Maybe some of you have already seen this, maybe some of you have not. i wish i would have read this before purchasing a "truly sick" bottle. (at least that's what i think i have based on this article).

  http://www.cutglass.org/articles/sick.htm

 This just needs to be shared. Thank you Anonymous,


----------



## surfaceone (Jul 18, 2012)

Hey DugZ,

 Or, you could'a paid attention in Blue Page Glass Class...

 So, what's the photographic 411 on your sickie?

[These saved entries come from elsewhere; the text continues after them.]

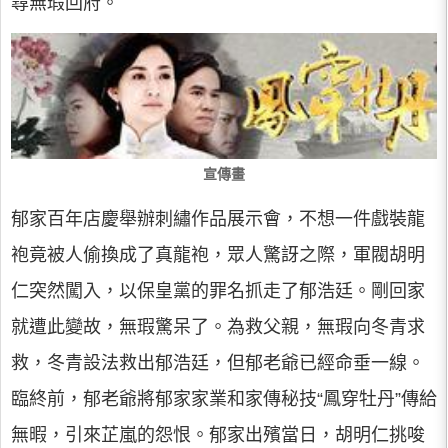
尋無瑕回府。
宣傳畫
郁家百年店慶舉辦刺繡作品展示會，不想一件戲裝龍
袍竟被人偷換成了真龍袍，眾人驚訝之際，軍閥胡明
仁突然闖入，以保皇黨的罪名抓走了郁浩廷。剛回家
就遭此變故，無瑕驚呆了。為救父親，無瑕向冬青求
救，冬青設法救出郁浩廷，但郁老爺已經命垂一線。
臨終前，郁老爺將郁家家業和家傳秘技“鳳穿牡丹”傳給
無暇，引來芷嵐的怨恨。郁家出殯當日，胡明仁挑唆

 Me, I'm very fond of psykness.


----------



## blobbottlebob (Jul 18, 2012)

Thanks DugZ. I read the whole thing and found it interesting. It looks like the article was written in 1986 but generally the info is timeless. The one thing he doesn't discuss is IS IT WORTH IT? I personally prefer a little inside haze to a hardcore tumble. Just my opinion, though.


----------



## DugZ (Jul 18, 2012)

well, mine dosen't appear to be on the inside, but on the outside there are (as said in the article) "millions of miniature fissures" mostly on three sides the neck and base, in a (you guessed it!) molten glass pattern. I don't have my cam right now but i will put up a pic when i get a chance.


----------



## AntiqueMeds (Jul 18, 2012)

I wouldnt recommend lead shot for tumbling[]


----------



## blobbottlebob (Jul 19, 2012)

Good point Matt. I thought that too when I was reading it. At one point he said use lead or copper. As long as people stick with copper, they'll be fine.


----------



## edndlm (Jul 19, 2012)

Then there is also the Super Secret Cleaning Method ...


----------



## AntiqueMeds (Jul 19, 2012)

I use the NEW IMPROVED Super Secret Cleaning Method , the old Super Secret Cleaning Method is really outdated at this point.


----------



## edndlm (Jul 19, 2012)

Matt , if your going to Shupp's , I'd like to buy a copy of your book .  Ed


----------



## AntiqueMeds (Jul 19, 2012)

I should be there sat.  section M6


----------



## edndlm (Jul 19, 2012)

Great Matt , usually I'm at L-7 , so we'll probably be across the tree roots from each other !


----------